Interés Público

De Estados fallidos a Estados sobre-institucionalizados

En su último informe como presidente de los Estados Unidos Obama declaró que lo que amenaza a su país actualmente no son los imperios del mal, sino los Estados fallidos. La afirmación es afortunada en el sentido que deja de lado posiciones maniqueas, que consideran como malvados a los enemigos de nuestro vecino del norte. Trata de superar los juicios de valor y llevar al análisis. No son malvados los que amenazan, sino países con un desarrollo político insuficiente.

Lo que lleva al más reciente libro de Francis Fukuyama (Political Order and Political Decay, Farrar, Straus and Giroux, New York, 2014). Recupera una línea de análisis que da cierta autonomía a la política, concretamente del orden y las instituciones políticas, como algo que no depende totalmente ni de la economía ni de la sociedad. Hay un "desarrollo político" que consiste en la formación y funcionamiento de instituciones políticas adecuadas para cada sociedad y cada etapa. Puede haber también un subdesarrollo y un sobredesarrollo de esas instituciones.

Fukuyama considera que hay tres grandes conjuntos de instituciones que han dado lugar a un orden político estable en algunas naciones del mundo contemporáneo: el Estado, el imperio de la ley y la rendición de cuentas.

Su definición de Estado es la de Max Weber: un conjunto de instituciones que monopolizan el uso de la violencia legítima. Aquí es donde coincide con Obama. Hay territorios carentes de ese monopolio. El ejemplo del libro es Libia, que ocupaba mayor espacio en los periódicos en el tiempo en que el libro se redactó. Ahora seguramente citaría el caso de Siria. Ambos son casos de "Estados fallidos".

Hay que aclarar que el término, si bien tiene su utilidad, debe matizarse. No se trata de una dicotomía que divida en dos los tipos de Estado, fallidos y logrados, sino de un continuo con grados muy diversos. No hay ningún Estado totalmente logrado. El de Estados Unidos, por ejemplo, no ha logrado evitar que en su territorio haya el mayor consumo de drogas ilegales del mundo. Ha "fallado" en el ejercicio de la violencia legítima para evitar ese consumo prohibido por la ley.

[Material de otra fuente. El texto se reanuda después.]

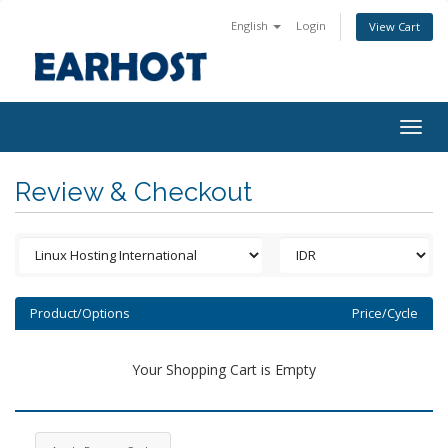
English
Login
View Cart
Togg
navig
Review & Checkout
Product/Options
Price/Cycle
Your Shopping Cart is Empty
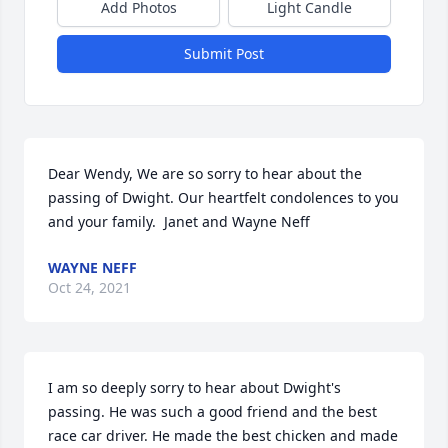
Add Photos
Light Candle
Submit Post
Dear Wendy, We are so sorry to hear about the 
passing of Dwight. Our heartfelt condolences to you 
and your family.  Janet and Wayne Neff
WAYNE NEFF
Oct 24, 2021
I am so deeply sorry to hear about Dwight's 
passing. He was such a good friend and the best 
race car driver. He made the best chicken and made 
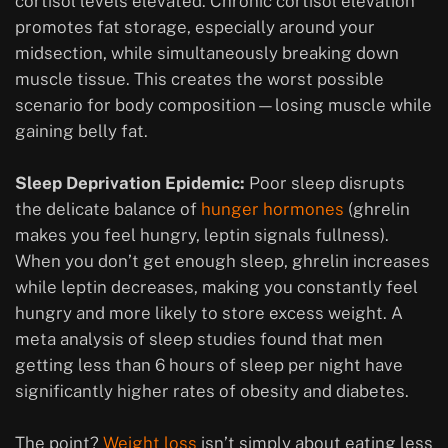
cortisol levels elevated. Chronic cortisol elevation
promotes fat storage, especially around your
midsection, while simultaneously breaking down
muscle tissue. This creates the worst possible
scenario for body composition—losing muscle while
gaining belly fat.
Sleep Deprivation Epidemic:
Poor sleep disrupts
the delicate balance of
hunger hormones
(ghrelin
makes you feel hungry, leptin signals fullness).
When you don’t get enough sleep, ghrelin increases
while leptin decreases, making you constantly feel
hungry and more likely to store excess weight. A
meta analysis of sleep studies found that men
getting less than 6 hours of sleep per night have
significantly higher rates of obesity and diabetes.
The point?
Weight loss
isn’t simply about eating less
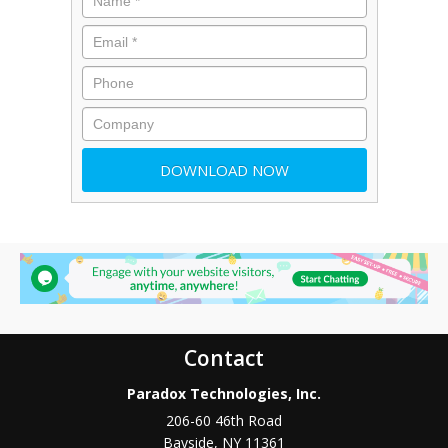
Contact
Paradox Technologies, Inc.
206-60 46th Road
Bayside
,
NY
11361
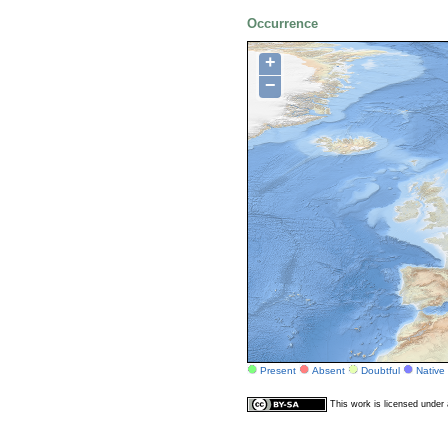
Occurrence
+
−
Present
Absent
Doubtful
Native
This work is licensed unde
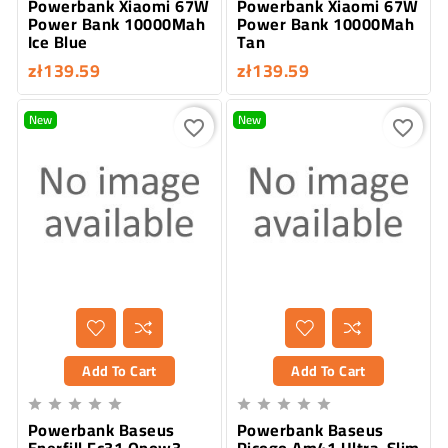
Powerbank Xiaomi 67W
Powerbank Xiaomi 67W
Power Bank 10000Mah
Power Bank 10000Mah
Ice Blue
Tan
zł139.59
zł139.59
New
New
favorite_border
favorite_border
Add To Cart
Add To Cart










Powerbank Baseus
Powerbank Baseus
Enerfill Fc31 Qpow3
Picogo Am41 Ultra-Slim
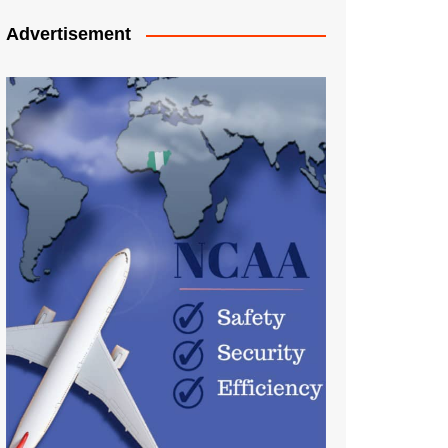
Advertisement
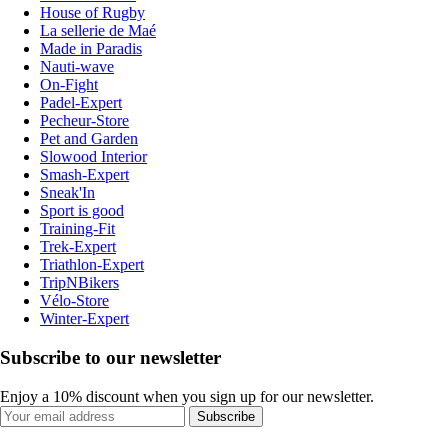
House of Rugby
La sellerie de Maé
Made in Paradis
Nauti-wave
On-Fight
Padel-Expert
Pecheur-Store
Pet and Garden
Slowood Interior
Smash-Expert
Sneak'In
Sport is good
Training-Fit
Trek-Expert
Triathlon-Expert
TripNBikers
Vélo-Store
Winter-Expert
Subscribe to our newsletter
Enjoy a 10% discount when you sign up for our newsletter.
Subscribe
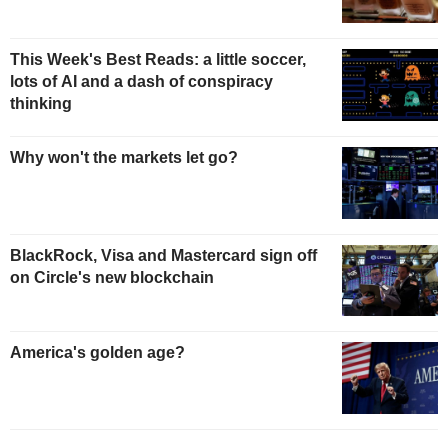
This Week's Best Reads: a little soccer,
lots of AI and a dash of conspiracy
thinking
Why won't the markets let go?
BlackRock, Visa and Mastercard sign off
on Circle's new blockchain
America's golden age?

Pero hay casos extremos. Siria hoy, o Somalia desde hace décadas, carecen de una autoridad central que dé un orden político a sus territorios. El mayor problema es para quienes ahí habitan, desde luego. La inestabilidad, la ausencia de autoridades centrales, el enfrentamiento entre grupos que se disputan el poder violentamente, es causa de sufrimientos directos e indirectos para la población de esos territorios. Directos, por la violencia que suelen sufrir. Indirectos, porque la situación limita las posibilidades de desarrollo social y económico.

Aunque Obama más que a esto se refería a las fuerzas informales que surgen en esos lugares y que dan lugar en algunos casos a grupos terroristas con notables recursos a su alcance, y sin el control de una autoridad formal con la que se pueda discutir y negociar. Pero no hay duda de que los Estados fallidos son un problema para todos, o para casi todos.

El segundo conjunto de instituciones considerados por Fukuyama son agrupadas bajo el término de "imperio de la ley". Se trata ya no de cualquier Estado, sino del Estado de Derecho: aquel en que la autoridad está guiada y limitada por las leyes escritas.

Finalmente, están las instituciones que dan lugar a mecanismos eficaces de rendición de cuentas. No basta con la presencia de leyes escritas. Es necesaria la existencia de instituciones que garanticen su cumplimiento.

El libro no critica solo a las naciones sin Estado. También hace una crítica a los Estados Unidos, donde a juicio del autor hay signos de "decadencia política", de sobre-institucionalización de algunos procesos que dan lugar a problemas. La crisis financiara de 2008, por ejemplo, que expresó una protección excesiva a los grandes bancos, que los lleva a actitudes irresponsables con graves consecuencias para la economía. O un control excesivo sobre el poder público que lo vuelve ineficaz para el control de los grandes intereses privados.

Y analiza también países que tuvieron un desarrollo económico y social relativamente rápido en la primera década del siglo, Brasil y Turquía concretamente, pero que no tuvieron un desarrollo paralelo de sus instituciones políticas.

Se ha criticado a Fukuyama de simplificar y generalizar en sus análisis. Lo que es en parte cierto. Pero ¿hay algún análisis que no simplifique y generalice de alguna manera? En su más reciente libro el profesor de la Universidad de Stanford nos muestra cuestiones dignas de atención y análisis. No es necesario estar de acuerdo con él para reconocer la importancia de los temas tratados y de la perspectiva elegida.